番組紹介

ラジオNIKKEI第1 毎週月曜日~木曜日 20:50~21:00

ラジオNIKKEI競馬実況アナウンサーが日替わりで登場。競馬のデイリーニュースから競馬関係者の声まで、競馬情報と愛情たっぷりの番組。

新着記事

爪痕は残してほしい

2022.01/18 米田 元気 記事URL

「NARグランプリ2021」が発表され、ミューチャリーが年度代表馬に輝きました。JBCクラシック勝利が記憶に新しいところです。元々、ダートグレード競走でも大崩れしない馬でしたが、去年の活躍は目覚ましいですよね。

満票での選出でした。JBCをついに地方所属馬が制したという歴史的快挙のインパクトが大きかったようです。同じ地方所属馬でいえば、カジノフォンテンは交流GIを2勝しているので、数で見ればこちらの方が頑張ったような気もするのですが、帝王賞以降の成績が振るわなかったことも印象を薄くしたのでしょうか。

一方で、4歳以上最優秀牡馬はミューチャリーが8票、カジノフォンテンが6票とかなり割れました。私も投票権があったとしたら相当迷いますが、私は年度代表馬を投票する時点で迷っているかな。客観的なGI勝利数でカジノフォンテンを年度代表馬に入れていたかも...。だって川崎記念とかしわ記念を制覇なんてすごいことですよ。

しかし、カジノフォンテンはダートグレード競走特別賞馬に輝きました。これは文句なしでしょう。これだけの実績を挙げて何もなしなんて報われませんもの。

さらに3歳最優秀牡馬はキャッスルトップとなり、ミューチャリー、カジノフォンテンとともに船橋所属馬が3頭も選ばれました。4歳以上最優秀牝馬にはサルサディオーネ、大井の所属ですが、とにかく船橋コースが得意。船橋ゆかりの馬といっても過言ではありません。

船橋時代の到来でしょうか。我々も船橋競馬場で重賞がある時はダートグレードを中心に実況中継をさせていただいているので、勝手に親近感が湧いていると同時に、嬉しい気持ちでいっぱいです。
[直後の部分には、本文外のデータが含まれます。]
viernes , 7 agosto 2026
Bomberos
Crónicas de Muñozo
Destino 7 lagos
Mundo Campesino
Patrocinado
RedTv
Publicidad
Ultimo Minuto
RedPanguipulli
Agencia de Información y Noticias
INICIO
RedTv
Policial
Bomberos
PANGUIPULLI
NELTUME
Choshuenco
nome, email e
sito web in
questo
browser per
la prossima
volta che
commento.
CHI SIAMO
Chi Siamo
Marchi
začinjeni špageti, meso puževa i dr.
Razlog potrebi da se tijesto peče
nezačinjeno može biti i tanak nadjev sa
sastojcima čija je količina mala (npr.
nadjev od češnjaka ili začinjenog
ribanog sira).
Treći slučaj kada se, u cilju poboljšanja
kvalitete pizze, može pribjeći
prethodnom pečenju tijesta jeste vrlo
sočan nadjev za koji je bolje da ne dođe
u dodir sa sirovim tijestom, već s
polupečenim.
カジノフォンテンと同時に、報われたといえばブリーダーズカップディスタフ制覇の快挙を成し遂げたマルシュロレーヌですよね。今回、特別表彰馬に輝きました。残念ながらJRA賞の受賞はできませんでしたが、元々は交流重賞の常連で地方競馬の盛り上がりに貢献したことも考えればNARでの受賞はみんなが納得する結果かもしれません。

オメガパフュームは残念でした。東京大賞典4連覇だって前代未聞の偉業ですが、JRA賞の方ではテーオーケインズに、ダートグレード競走特別賞馬ではカジノフォンテンにGI勝利数で劣っていますから、運がなかったとしか言いようがありません。こうなると特別賞何個作ればいいんだって話にもなりますし...。
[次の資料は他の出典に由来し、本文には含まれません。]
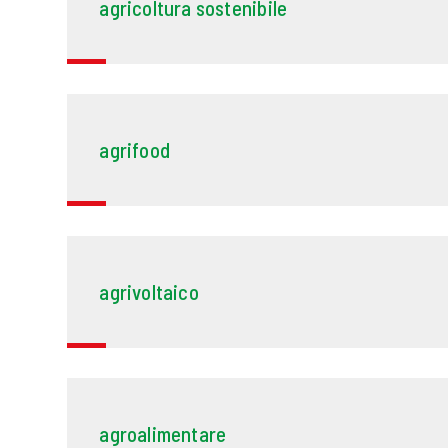
agricoltura sostenibile
agrifood
agrivoltaico
agroalimentare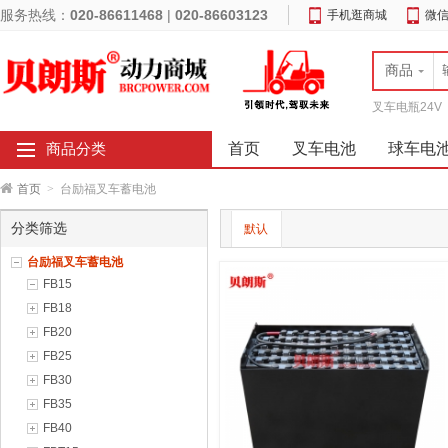
服务热线：
020-86611468
|
020-86603123
手机逛商城
微
商品
叉车电瓶24V
首页
叉车电池
球车电
商品分类
首页
>
台励福叉车蓄电池
分类筛选
默认
台励福叉车蓄电池
FB15
FB18
FB20
FB25
FB30
FB35
FB40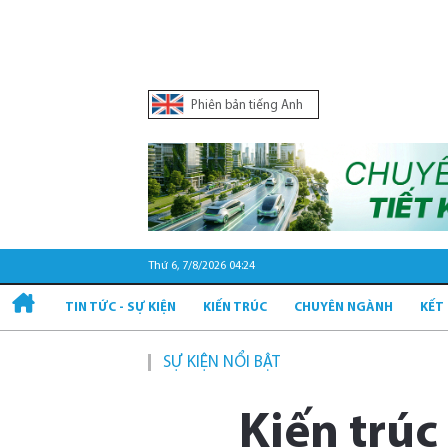
Phiên bản tiếng Anh
Thứ 6, 7/8/2026 04:24
TIN TỨC - SỰ KIỆN
KIẾN TRÚC
CHUYÊN NGÀNH
KẾT
SỰ KIỆN NỔI BẬT
Kiến trúc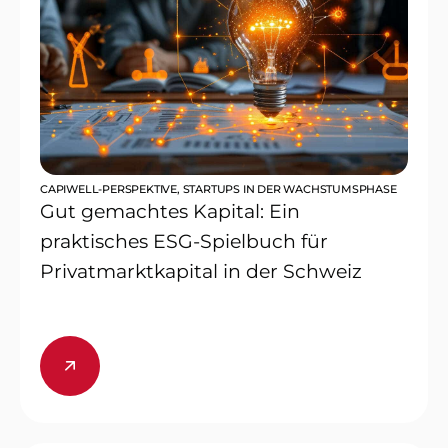
CAPIWELL-PERSPEKTIVE
,
STARTUPS IN DER WACHSTUMSPHASE
Gut gemachtes Kapital: Ein
praktisches ESG-Spielbuch für
Privatmarktkapital in der Schweiz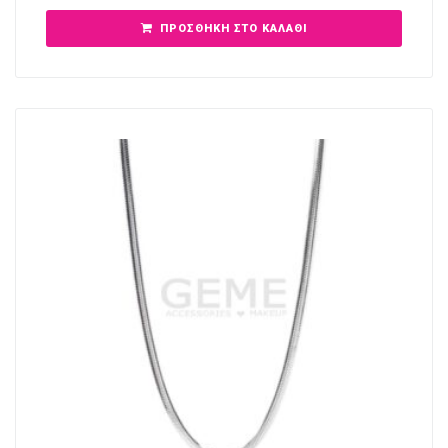
ΠΡΟΣΘΉΚΗ ΣΤΟ ΚΑΛΆΘΙ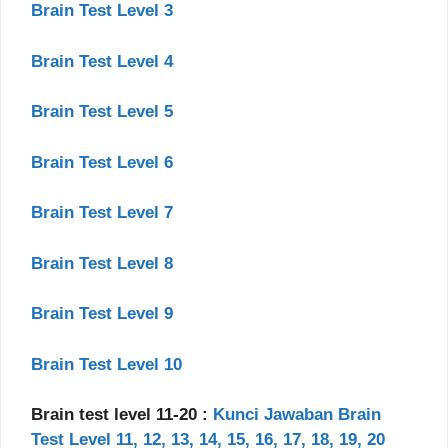
Brain Test Level 3
Brain Test Level 4
Brain Test Level 5
Brain Test Level 6
Brain Test Level 7
Brain Test Level 8
Brain Test Level 9
Brain Test Level 10
Brain test level 11-20 :
Kunci Jawaban Brain
Test Level 11, 12, 13, 14, 15, 16, 17, 18, 19, 20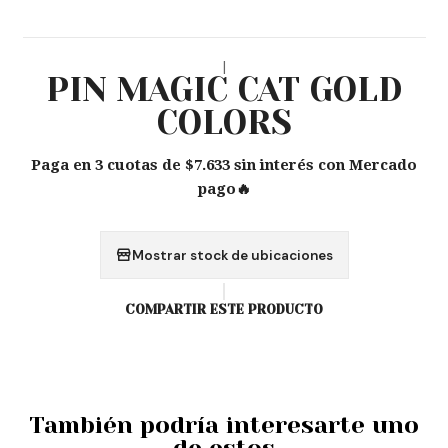
|
PIN MAGIC CAT GOLD
COLORS
Paga en 3 cuotas de $7.633 sin interés con Mercado
pago🔥
Mostrar stock de ubicaciones
COMPARTIR ESTE PRODUCTO
También podría interesarte uno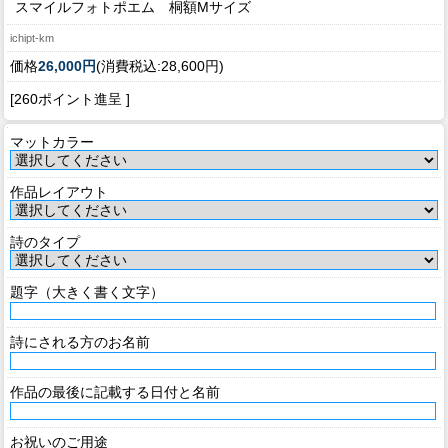
スマイルフォトポエム 桐額Mサイズ
ichipt-km
価格
26,000円
(消費税込:28,600円)
[260ポイント進呈 ]
マットカラー
作品レイアウト
詩のタイプ
題字（大きく書く文字）
詩にされる方のお名前
作品の最後に記載する日付と名前
お祝いのご用途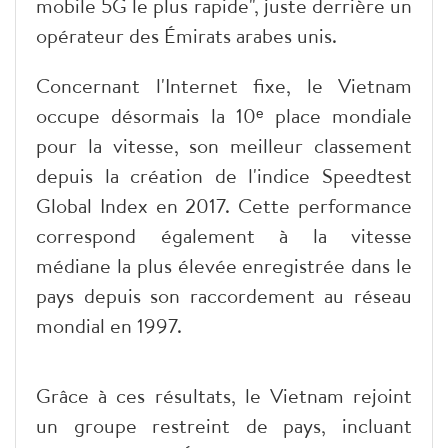
mobile 5G le plus rapide", juste derrière un
opérateur des Émirats arabes unis.
Concernant l'Internet fixe, le Vietnam
occupe désormais la 10ᵉ place mondiale
pour la vitesse, son meilleur classement
depuis la création de l'indice Speedtest
Global Index en 2017. Cette performance
correspond également à la vitesse
médiane la plus élevée enregistrée dans le
pays depuis son raccordement au réseau
mondial en 1997.
Grâce à ces résultats, le Vietnam rejoint
un groupe restreint de pays, incluant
今週末、中央競馬ではアメリカジョッキークラブカップが行われますが、先ほど触れたキャッスルトップが登録しています。初めての芝はどうなんでしょうか。いつものように果敢に逃げて爪痕は残してほしいですね。

さて、今日の「競馬が好きだ」は地方競馬の話題。20日(木)に名古屋競馬場で行われるマイル争覇の展望をお送りします。お楽しみに!

鬼も笑わない

2022.01/11 米田 元気 記事URL

今年最初の中央競馬3日間開催が終わりました。皆さん結果はいかがだったでしょうか。これでもかというほど馬券に励んだ方、凄いと思います。私にはマネできません。現場にいるというのに...。

中山競馬場には、最寄りの船橋法典駅からつながる地下通路がありますが、そこには中山競馬場の二大GI、有馬記念と皐月賞の歴代優勝馬の写真が大きく張り出されています。
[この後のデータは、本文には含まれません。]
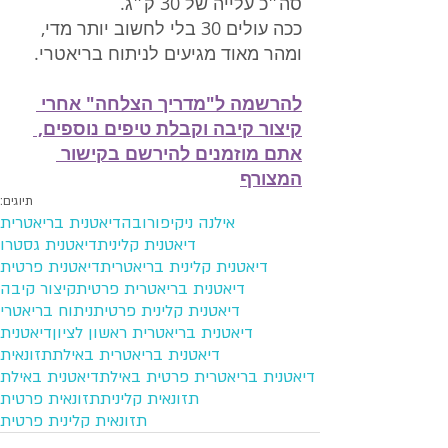
סה״כ עלייה של 30 ק״ג.
ככה עולים 30 בלי לחשוב יותר מדי, 
ומהר מאוד מגיעים לניתוח בריאטרי.
להרשמה ל"מדריך הצלחה" אחרי 
קיצור קיבה וקבלת טיפים נוספים, 
אתם מוזמנים להירשם בקישור 
המצורף
תיוגים:
אילנה ניקיפורובה
דיאטנית בריאטרית
דיאטנית קלינית
דיאטנית גסטרו
דיאטנית קלינית בריאטרית
דיאטנית פרטית
דיאטנית בריאטרית פרטית
קיצור קיבה
דיאטנית קלינית פרטית
ניתוח בריאטרי
דיאטנית בריאטרית ראשון לציון
דיאטנית
דיאטנית בריאטרית באילת
תזונאית
דיאטנית בריאטרית פרטית באילת
דיאטנית באילת
תזונאית קלינית
תזונאית פרטית
תזונאית קלינית פרטית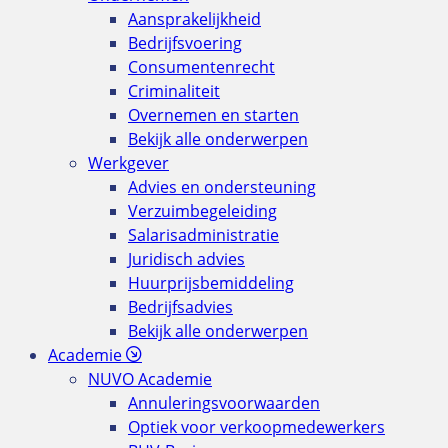
Aansprakelijkheid
Bedrijfsvoering
Consumentenrecht
Criminaliteit
Overnemen en starten
Bekijk alle onderwerpen
Werkgever
Advies en ondersteuning
Verzuimbegeleiding
Salarisadministratie
Juridisch advies
Huurprijsbemiddeling
Bedrijfsadvies
Bekijk alle onderwerpen
Academie
NUVO Academie
Annuleringsvoorwaarden
Optiek voor verkoopmedewerkers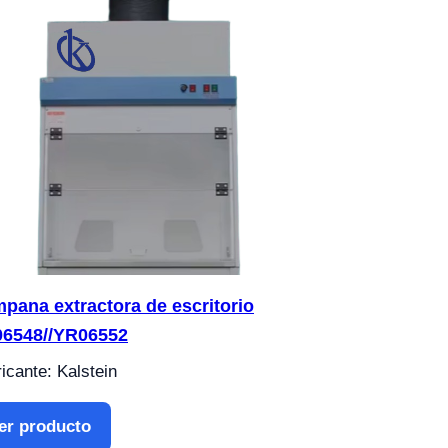
pana extractora de escritorio
6548//YR06552
icante: Kalstein
er producto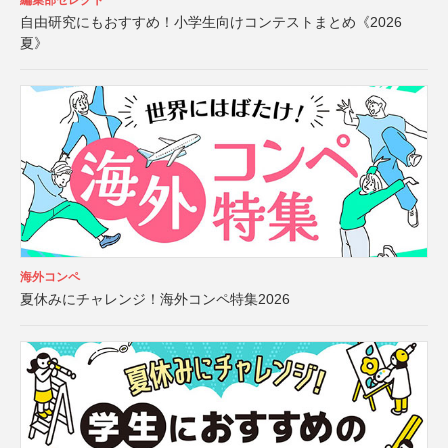
編集部セレクト
自由研究にもおすすめ！小学生向けコンテストまとめ《2026
夏》
海外コンペ
夏休みにチャレンジ！海外コンペ特集2026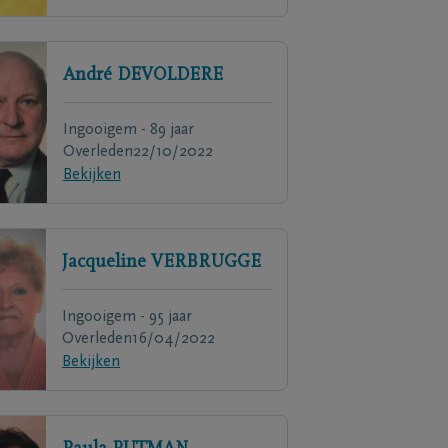
André
DEVOLDERE
Ingooigem - 89 jaar
Overleden
22/10/2022
Bekijken
Jacqueline
VERBRUGGE
Ingooigem - 95 jaar
Overleden
16/04/2022
Bekijken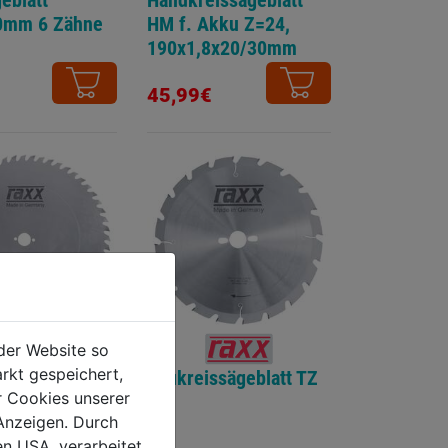
eblatt
Handkreissägeblatt
0mm 6 Zähne
HM f. Akku Z=24,
190x1,8x20/30mm
45,99€
der Website so
rkt gespeichert,
eblatt
Baukreissägeblatt TZ
r Cookies unserer
hn KV Z=56
Anzeigen. Durch
en USA, verarbeitet.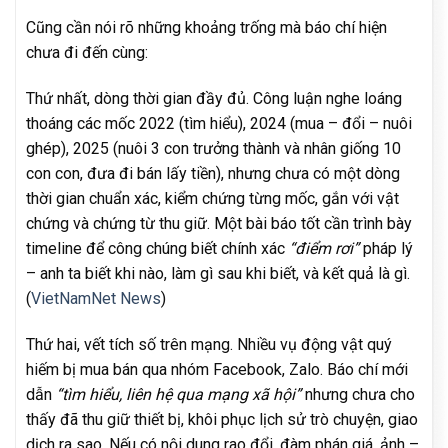
Cũng cần nói rõ những khoảng trống mà báo chí hiện
chưa đi đến cùng:
Thứ nhất, dòng thời gian đầy đủ. Công luận nghe loáng
thoáng các mốc 2022 (tìm hiểu), 2024 (mua – đổi – nuôi
ghép), 2025 (nuôi 3 con trưởng thành và nhân giống 10
con con, đưa đi bán lấy tiền), nhưng chưa có một dòng
thời gian chuẩn xác, kiểm chứng từng mốc, gắn với vật
chứng và chứng từ thu giữ. Một bài báo tốt cần trình bày
timeline để công chúng biết chính xác
“điểm rơi”
pháp lý
– anh ta biết khi nào, làm gì sau khi biết, và kết quả là gì.
(
VietNamNet News
)
Thứ hai, vết tích số trên mạng. Nhiều vụ động vật quý
hiếm bị mua bán qua nhóm Facebook, Zalo. Báo chí mới
dẫn
“tìm hiểu, liên hệ qua mạng xã hội”
nhưng chưa cho
thấy đã thu giữ thiết bị, khôi phục lịch sử trò chuyện, giao
dịch ra sao. Nếu có nội dung rao đổi, đàm phán giá, ảnh –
両GIともに第一回からの優勝馬写真が展示されています。地下通路は結構距離があるので、全ての優勝馬写真を展示するにはちょうどいいスペースなのです。

最新はどこまで展示されているかなと思って見たら、さすがJRA、抜かりはありません。去年暮れの有馬記念、エフフォーリアの写真が早速飾られているではありませんか!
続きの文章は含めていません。